By Jennifer F. Flinchum, CPA, CFP® | Tax Partner and Gary G. Wallace, CPA | Tax Partner
We have previously discussed the new Capitalization and Repairs Regulations that Treasury issued in 2013 and 2014. These new regulations which are effective for tax years beginning on or after January 1, 2014 include not only changes to real and tangible property reporting, but also changes to expenses related to materials and supplies. The changes are wide reaching. Many advisors are recommending that every taxpayer will need to file one or more additional forms with the Internal Revenue Service to comply with these new regulations. Additional guidance was issued by the IRS in late 2014, but many questions remain. What we do know is that some of the changes require taxpayers to adopt a new method of accounting. For these changes a Form 3115 (Change in Accounting Method) is required to be filed with the 2014 tax return and also filed with the IRS Office in Ogden, Utah by the due date of the 2014 return (including extensions). Other changes simply require the affirmative election of a certain accounting policy. The new regulations are very complex. We believe that most taxpayers will make at least one new election or method as part of their 2014 tax filing. While the election is an annual election and will require annual compliance, the administrative burden with this portion of the new regulations is not so troublesome. The changes that require a change in accounting method are more time consuming. We believe the Form 3115 should be filed for certain taxpayers to provide either current or future tax benefits or to provide protection from IRS assessments. However, the decision will need to be based on each taxpayer’s facts and circumstances. Generally, we see the taxpayers that will require the filing Form 3115 in 2014, as having the following attributes:
- Real estate – to include real property used in trade or business and owned by such business, residential or non-residential rental property or home office (including significant leasehold improvements)
- A significant amount of materials and supplies expense (example: doctor’s office with significant controlled substance costs)
- Operate in an industry where repair costs are on-going and significant (example: manufacturing plant or trucking industry)

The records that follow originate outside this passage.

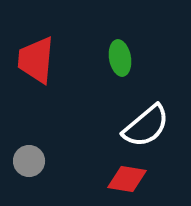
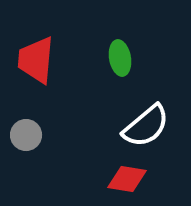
gray circle: moved 3 px left, 26 px up
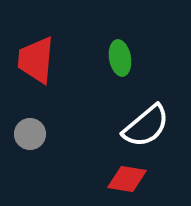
gray circle: moved 4 px right, 1 px up
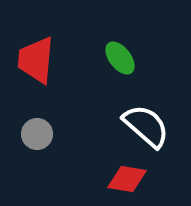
green ellipse: rotated 28 degrees counterclockwise
white semicircle: rotated 99 degrees counterclockwise
gray circle: moved 7 px right
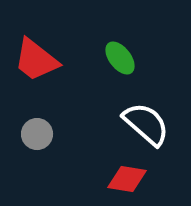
red trapezoid: rotated 57 degrees counterclockwise
white semicircle: moved 2 px up
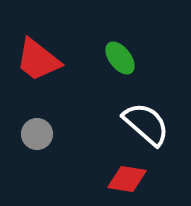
red trapezoid: moved 2 px right
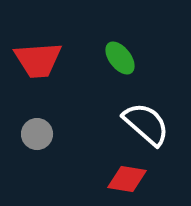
red trapezoid: rotated 42 degrees counterclockwise
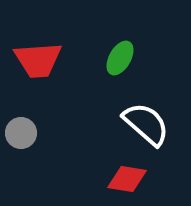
green ellipse: rotated 68 degrees clockwise
gray circle: moved 16 px left, 1 px up
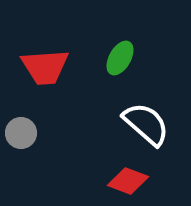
red trapezoid: moved 7 px right, 7 px down
red diamond: moved 1 px right, 2 px down; rotated 12 degrees clockwise
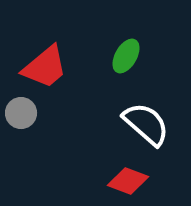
green ellipse: moved 6 px right, 2 px up
red trapezoid: rotated 36 degrees counterclockwise
gray circle: moved 20 px up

The IRS has stated that the new regulations are intended to be taxpayer friendly to allow for less tracking of property, more immediate expensing or, at a minimum, more guidance on repair vs. capital expenditures. While this may have been the intent, it is not currently the reality. Many practitioners are still awaiting further guidance from the IRS as to how to retroactively apply and document such application of the new regulations. The AICPA and more than 40 state CPA societies have written letters to the IRS requesting that the new regulations be applied only on a go forward basis. Unfortunately, this recommendation has not been accepted to date.
This leaves many taxpayers in a gray area.
- Does a taxpayer incur the costs and effort to file protective elections just to state that the new regulations will be applied going forward?
- If the taxpayer feels as though they have generally been in compliance in prior years, is a Form 3115 required?
- Is the IRS prepared to process potentially millions of Forms 3115 filed for 2014?
- Will the IRS really take harsh stances on the misapplication of the new regulations in a year prior to the enactment?
We are recommending a review of current accounting policies, a review of the current fixed asset listing, a review of current expense items and comparison to the new regulations. Some taxpayers, especially those with real estate, may find significant current tax savings during such a review. If tax savings are to be recognized, the additional compliance is not so burdensome. If the evaluation results in no current tax savings, but potential future savings, then the additional tax filings is “the added burden of the additional form filing.”
One last caveat, the new rules apply to federal income tax, but not necessarily to local property tax. Some of the new rules that provide for more liberal expensing of fixed assets will likely not be adopted by localities assessing personal property tax. Taxpayers now will have to track separately those assets which were expensed as de minimis for income tax purposes so that the local reporting will be complete. Unfortunately another layer of tax compliance has been added. Read more of our articles on this topic.
Please consult your Keiter tax professional with any questions or contact email@example.com | 804.747.0000.
Late Breaking News: February 13, 2015, the IRS issued Rev. Proc 2015-20.
Revenue Procedure 2015-20 permits small business taxpayers to make certain tangible property changes in methods of accounting with a § 481(a) adjustment that takes into account only amounts paid or incurred, and dispositions, in taxable years beginning on or after January 1, 2014. In addition, for their first taxable year that begins on or after January 1, 2014, small business taxpayers are permitted to make certain tangible property changes without filing a Form 3115. The revenue procedure also requests comments on whether it is appropriate to increase the de minimis safe harbor limit provided in § 1.263(a)-1(f)(1)(ii)(D) for taxpayer without an applicable financial statement (AFS) to an amount greater than $500, and, if so, what amount should be used and the justification for considering that amount appropriate.
The information contained within this article is provided for informational purposes only and is current as of the date published. Online readers are advised not to act upon this information without seeking the service of a professional accountant, as this article is not a substitute for obtaining accounting, tax, or financial advice from a professional accountant.